John Burns , 81, of Boston -- whose brother, Jere , a 22-year-old Army private, went missing while driving a Jeep in Korea in 1952 -- said the office recently uncovered records that showed his brother was last seen in a military ambulance, being treated for combat fatigue. But the records show that when the ambulance arrived at a nearby hospital, Jere Burns was nowhere in sight.
"It would be some comfort to know where he was and maybe even what happened," said Burns, who named his first son Jere.
Wheeler said he has never given up hope of finding the remains of his older brother, who showed him how to build a treehouse and fly a balsa wood airplane. There is a marker for his brother in his family's cemetery plot in Concord but nothing interred beneath.
"When we bury someone, we like to feel we're burying the body, even if it's just a jar of ashes," said Wheeler, himself a World War II veteran. "That is completion. For the rest of us who don't have that, there is a lack of completion."
Three years ago, Hagan heard from a private investigator who claimed that he had located her brother's remains in a grave on the Japanese island of Amami-o-shima. But the Pentagon has yet to follow up on the tip, she said.
"I'm waiting to hear from everybody if this is really going to happen this year," she said. "I'm the last surviving member of my family and I hope it happens while I'm still alive."
As the years pass, it has fallen to younger generations to carry on the hunt.

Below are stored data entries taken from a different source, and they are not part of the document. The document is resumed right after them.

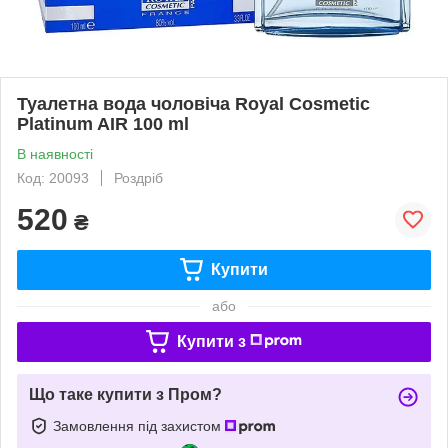
Туалетна вода чоловіча Royal Cosmetic
Platinum AIR 100 ml
В наявності
Код: 20093
Роздріб
520
₴
Купити
або
Купити з
Що таке купити з Пром?
Замовлення під захистом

Stephanie Hogue , 54, of the North End, said she has tracked down and interviewed pilots who served with her uncle, Air Force First Lieutenant Charles Donald Hogue , who disappeared in 1951, when his Sabre Jet was downed in a dogfight over Korea. Though she never met him, she grew up hearing so many stories from her father about "Uncle Don," -- the talented artist and rogue who once drained the gas tank on a car driven by neighborhood bullies -- that "he's alive for me," Hogue said.
One of those stories said that her uncle, who was 29 when his plane went down, was captured and imprisoned in the Soviet Union. The image has always horrified Stephanie Hogue, and driven her to find out the truth. "I've already imagined every horrible thing that could have happened," she said. "It would be a relief to be able to let go of all the scenarios."